So it is not hard to see that the conjugacy class of $(123)(456)$ in $S_7$ has cardinality $\frac{7!}{3\cdot 3\cdot2}=280$.
But for instance to go from $(123)(456)$ to $(132)(456)$ you have to conjugate by $(23)$ which is not in $A_7$ so $(132)(456)$ is not in our class (call it $C$). Same for $(123)(465)$. But $(132)(465)\in C$ because $(23)(56)\in A_7$.
I could probably find all the elements of $C$ by trying out different permutations but I feel like there is a better way...
We know that $|A_7|={|S_7|\over2}$ and conjugating $(123)(456)$ by any permutation in $S_7\supset A_7$ gives a permutation of the type $(abc)(def)~$ with $a,...,f\in\{1,...,7\}$ and $a,b,...,f$ are disjoint because otherwise the "permutation" by which we conjugate wouldn't be bijective.

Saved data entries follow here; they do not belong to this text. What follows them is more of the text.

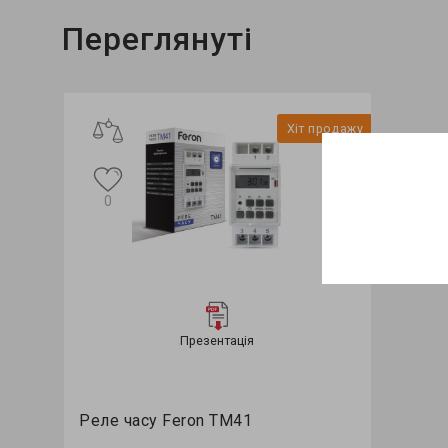
Переглянуті
Хіт продажу
0
Презентація
Реле часу Feron TM41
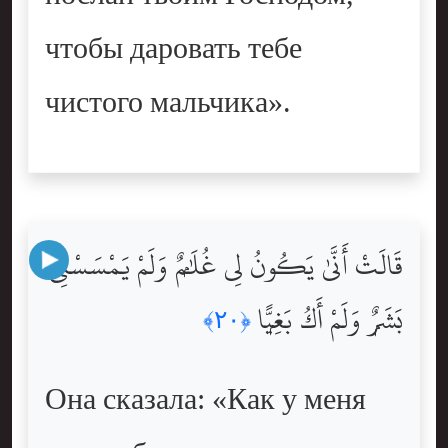
чтобы даровать тебе
чистого мальчика».
قَالَتْ أَنَّىٰ يَكُونُ لِى غُلَٰمٌۭ وَلَمْ يَمْسَسْنِى
بَشَرٌۭ وَلَمْ أَكُ بَغِيًّۭا
﴿٢٠﴾
Она сказала: «Как у меня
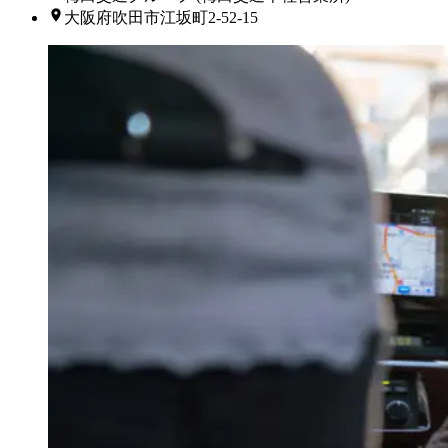
大阪府吹田市江坂町2-52-15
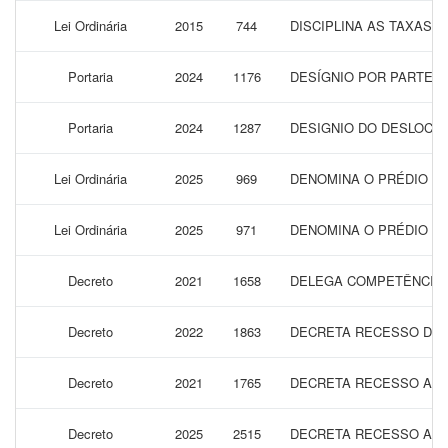
Lei Ordinária
2015
744
DISCIPLINA AS TAXAS 
Portaria
2024
1176
DESÍGNIO POR PARTE D
Portaria
2024
1287
DESIGNIO DO DESLOCAM
Lei Ordinária
2025
969
DENOMINA O PRÉDIO DA
Lei Ordinária
2025
971
DENOMINA O PRÉDIO DA
Decreto
2021
1658
DELEGA COMPETÊNCIA A
Decreto
2022
1863
DECRETA RECESSO DURA
Decreto
2021
1765
DECRETA RECESSO ADMI
Decreto
2025
2515
DECRETA RECESSO ADMI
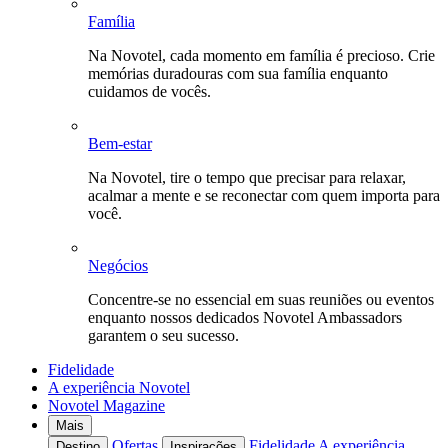
Família
Na Novotel, cada momento em família é precioso. Crie
memórias duradouras com sua família enquanto
cuidamos de vocês.
Bem-estar
Na Novotel, tire o tempo que precisar para relaxar,
acalmar a mente e se reconectar com quem importa para
você.
Negócios
Concentre-se no essencial em suas reuniões ou eventos
enquanto nossos dedicados Novotel Ambassadors
garantem o seu sucesso.
Fidelidade
A experiência Novotel
Novotel Magazine
Mais
Ofertas
Fidelidade
A experiência
Destino
Inspirações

So I'm tempted to say that $|C|=|\bigcup\limits_{~a\in A_7}\{(~a(1)a(2)a(3)~)~(~a(4)a(5)a(6)~)~\}|=\frac{280}{2}$ but that's probably false.
A hint would be appreciated
Hint: If you conjugate $(123)(456)$ by $(14)(25)(36)$, an odd permutation, you get $(123)(456)$ back. Therefore you also get $(132)(456)$ from $(123)(456)$ by conjugating it by an even permutation.